## Task to complete:
In these entries, tally the lines where "глицерин" occurs. Respond with only the count.

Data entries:
--- START ---
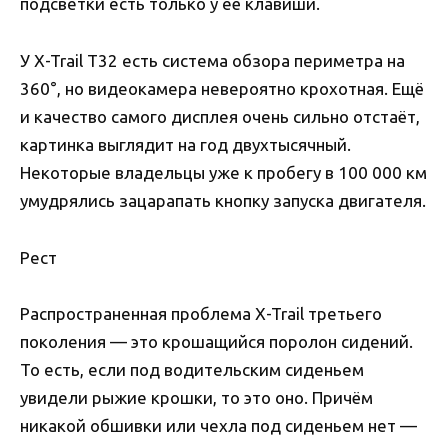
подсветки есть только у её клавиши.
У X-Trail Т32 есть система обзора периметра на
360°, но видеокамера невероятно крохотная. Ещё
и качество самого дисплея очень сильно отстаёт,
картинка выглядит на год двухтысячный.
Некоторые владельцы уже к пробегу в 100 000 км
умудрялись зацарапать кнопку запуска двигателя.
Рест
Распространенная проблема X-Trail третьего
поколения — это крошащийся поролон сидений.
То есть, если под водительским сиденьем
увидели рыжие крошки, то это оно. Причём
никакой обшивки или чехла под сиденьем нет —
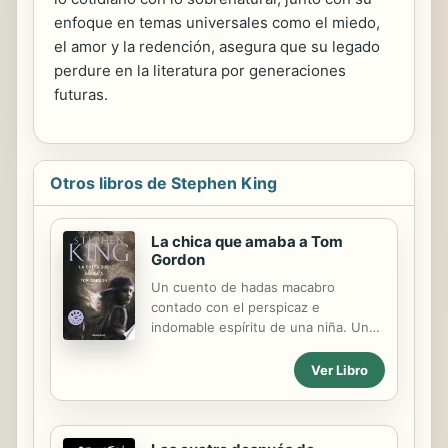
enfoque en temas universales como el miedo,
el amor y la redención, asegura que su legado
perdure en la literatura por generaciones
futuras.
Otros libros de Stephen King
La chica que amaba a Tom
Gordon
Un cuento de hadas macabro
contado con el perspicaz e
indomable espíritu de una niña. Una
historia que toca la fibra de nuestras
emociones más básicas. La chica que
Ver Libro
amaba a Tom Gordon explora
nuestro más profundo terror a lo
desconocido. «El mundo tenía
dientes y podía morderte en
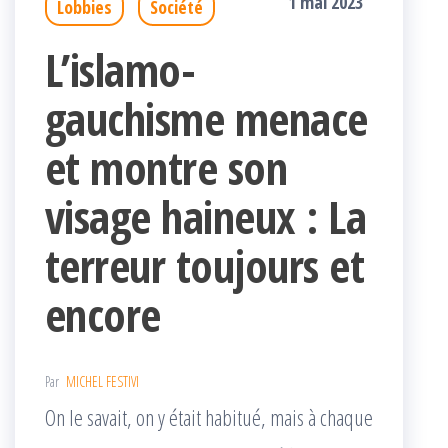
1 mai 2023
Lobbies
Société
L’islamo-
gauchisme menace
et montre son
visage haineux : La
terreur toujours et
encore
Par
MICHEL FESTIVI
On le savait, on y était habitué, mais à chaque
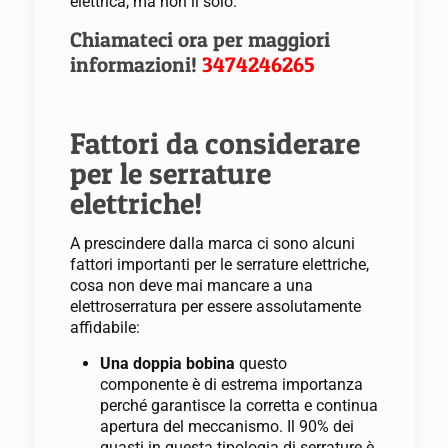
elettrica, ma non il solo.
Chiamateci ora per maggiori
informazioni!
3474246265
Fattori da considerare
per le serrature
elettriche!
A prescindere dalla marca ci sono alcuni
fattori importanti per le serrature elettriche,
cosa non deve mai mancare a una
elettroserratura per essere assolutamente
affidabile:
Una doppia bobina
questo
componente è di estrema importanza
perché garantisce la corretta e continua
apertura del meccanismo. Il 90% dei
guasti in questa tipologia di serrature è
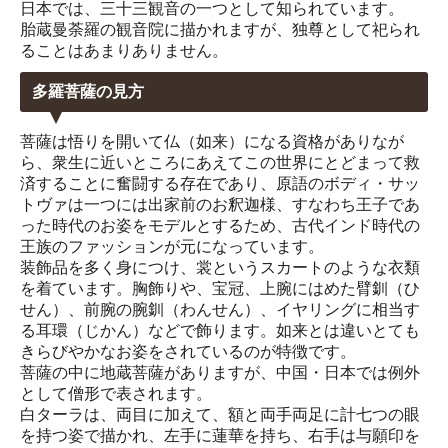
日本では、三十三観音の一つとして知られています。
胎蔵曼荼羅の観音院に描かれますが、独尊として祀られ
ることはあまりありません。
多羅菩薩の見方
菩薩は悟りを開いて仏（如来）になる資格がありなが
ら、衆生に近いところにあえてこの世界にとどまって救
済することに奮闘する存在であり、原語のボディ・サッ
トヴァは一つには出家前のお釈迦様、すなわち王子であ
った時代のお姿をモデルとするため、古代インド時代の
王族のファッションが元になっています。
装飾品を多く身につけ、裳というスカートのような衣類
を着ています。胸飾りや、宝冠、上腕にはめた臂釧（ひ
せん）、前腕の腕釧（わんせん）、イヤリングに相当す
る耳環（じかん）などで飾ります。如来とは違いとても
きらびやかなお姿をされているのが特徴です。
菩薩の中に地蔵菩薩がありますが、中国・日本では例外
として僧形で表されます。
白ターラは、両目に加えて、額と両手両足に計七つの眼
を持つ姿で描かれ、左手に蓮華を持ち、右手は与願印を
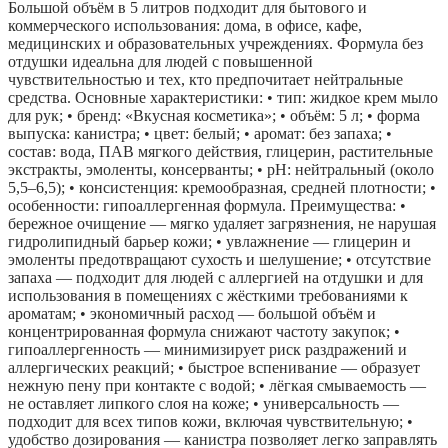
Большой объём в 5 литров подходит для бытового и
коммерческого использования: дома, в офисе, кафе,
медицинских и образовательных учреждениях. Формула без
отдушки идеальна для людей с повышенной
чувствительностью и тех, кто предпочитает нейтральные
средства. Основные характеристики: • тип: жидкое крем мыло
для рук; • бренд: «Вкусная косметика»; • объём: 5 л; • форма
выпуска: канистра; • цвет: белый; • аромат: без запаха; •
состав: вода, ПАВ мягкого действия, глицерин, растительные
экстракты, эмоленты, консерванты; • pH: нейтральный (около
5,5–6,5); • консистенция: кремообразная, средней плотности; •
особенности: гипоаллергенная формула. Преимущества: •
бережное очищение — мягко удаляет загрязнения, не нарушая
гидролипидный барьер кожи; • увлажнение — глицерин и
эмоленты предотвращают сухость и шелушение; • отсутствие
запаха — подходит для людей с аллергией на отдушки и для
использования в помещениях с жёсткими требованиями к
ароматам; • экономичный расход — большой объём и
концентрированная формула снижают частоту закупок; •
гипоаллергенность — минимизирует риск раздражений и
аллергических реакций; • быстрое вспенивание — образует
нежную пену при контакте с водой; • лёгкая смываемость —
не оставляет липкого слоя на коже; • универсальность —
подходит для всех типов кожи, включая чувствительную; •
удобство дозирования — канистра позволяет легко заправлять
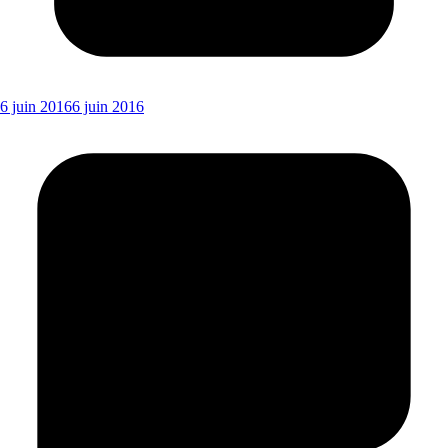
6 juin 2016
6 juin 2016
--- END ---
## Written response:
2